No Hard Feelings review: Jennifer Lawrence carries a raunchy comedy that isn't raunchy enough
The Oscar winner plays an Uber driver hired to seduce a teenage virgin in an R-rated comedy that strives for heartfelt emotions

Almost every month there’s an article somewhere bemoaning the death of the movie star. That giant charming presence on-screen that people will follow no matter what movie they appear in. If No Hard Feelings fails to find its audience, a few of those articles will surely appear. Yet as evidenced by the film and its lead performance, no one should be worried. The movie star is alive and well. Jennifer Lawrence proves, once again, that she can carry a film by the sheer force of her on-screen magnetism and performance agility.

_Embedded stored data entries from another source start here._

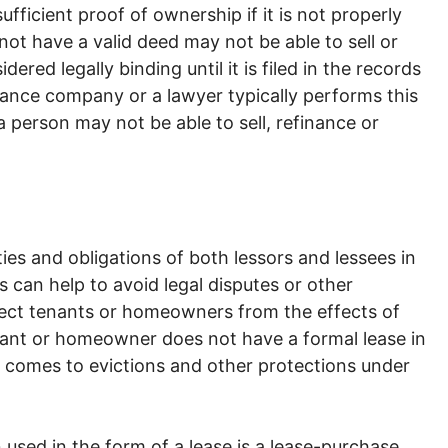
ficient proof of ownership if it is not properly
ot have a valid deed may not be able to sell or
ered legally binding until it is filed in the records
urance company or a lawyer typically performs this
 person may not be able to sell, refinance or
ities and obligations of both lessors and lessees in
s can help to avoid legal disputes or other
tect tenants or homeowners from the effects of
tenant or homeowner does not have a formal lease in
t comes to evictions and other protections under
 used in the form of a lease is a lease-purchase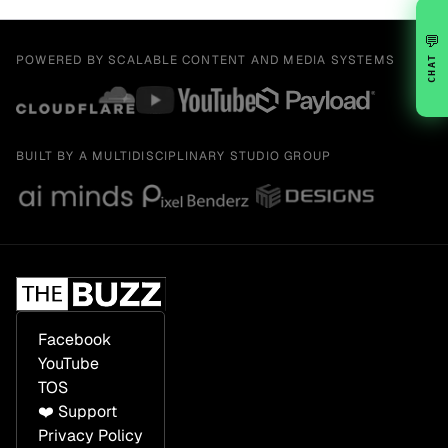
💬
POWERED BY SCALABLE CONTENT AND MEDIA SYSTEMS
CHAT
BUILT BY A MULTIDISCIPLINARY STUDIO GROUP
Facebook
YouTube
TOS
❤️ Support
Privacy Policy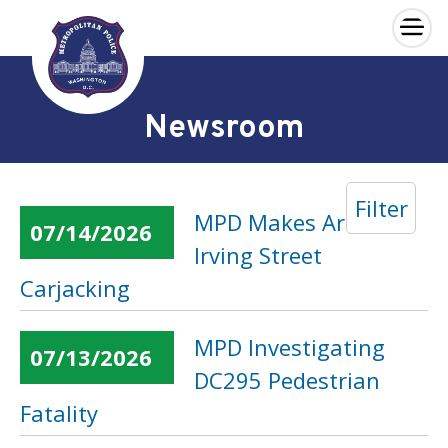
×
Skip to main content
Newsroom
Filter
MPD Makes Arrest in
07/14/2026
Irving Street
Carjacking
MPD Investigating
07/13/2026
DC295 Pedestrian
Fatality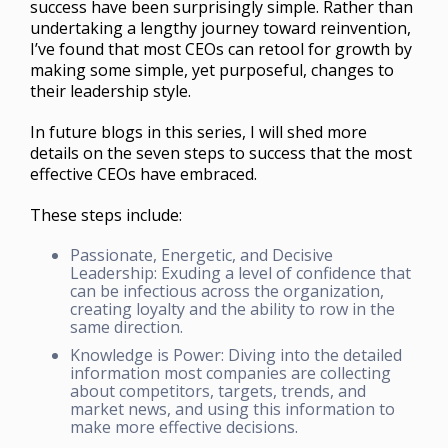
success have been surprisingly simple. Rather than
undertaking a lengthy journey toward reinvention,
I’ve found that most CEOs can retool for growth by
making some simple, yet purposeful, changes to
their leadership style.
In future blogs in this series, I will shed more
details on the seven steps to success that the most
effective CEOs have embraced.
These steps include:
Passionate, Energetic, and Decisive
Leadership: Exuding a level of confidence that
can be infectious across the organization,
creating loyalty and the ability to row in the
same direction.
Knowledge is Power: Diving into the detailed
information most companies are collecting
about competitors, targets, trends, and
market news, and using this information to
make more effective decisions.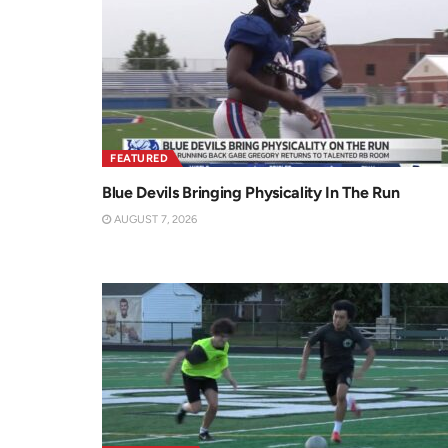
FEATURED
Blue Devils Bringing Physicality In The Run
AUGUST 7, 2026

As with many such comedies, No Hard Feelings has an implausible jumpstart to its plot. Lawrence’s Maddie is an Uber driver and bartender in Montauk, Long Island, who faces losing her home to the IRS because she’s desperately behind on her property taxes. Her only chance to make money lies in a job listing from the parents of a 19-year-old virgin requesting a young woman to date their son, Percy (Andrew Barth Feldman). These helicopter parents (Laura Benanti and Matthew Broderick) want to break their son out of his awkward phase and are willing to pay for it. In a scene meant for hilarity, Lawrence, Broderick, and Benanti make much out of emphasizing the word “date” in a multitude of ways. It becomes clear exactly what they are asking Maddie to do. This is a raunchy sex comedy after all. Yet it remains chaste for the most part, just full of sex talk. The film finds its comedy in the myriad, and mostly unsuccessful, ways Maddie tries to seduce Percy.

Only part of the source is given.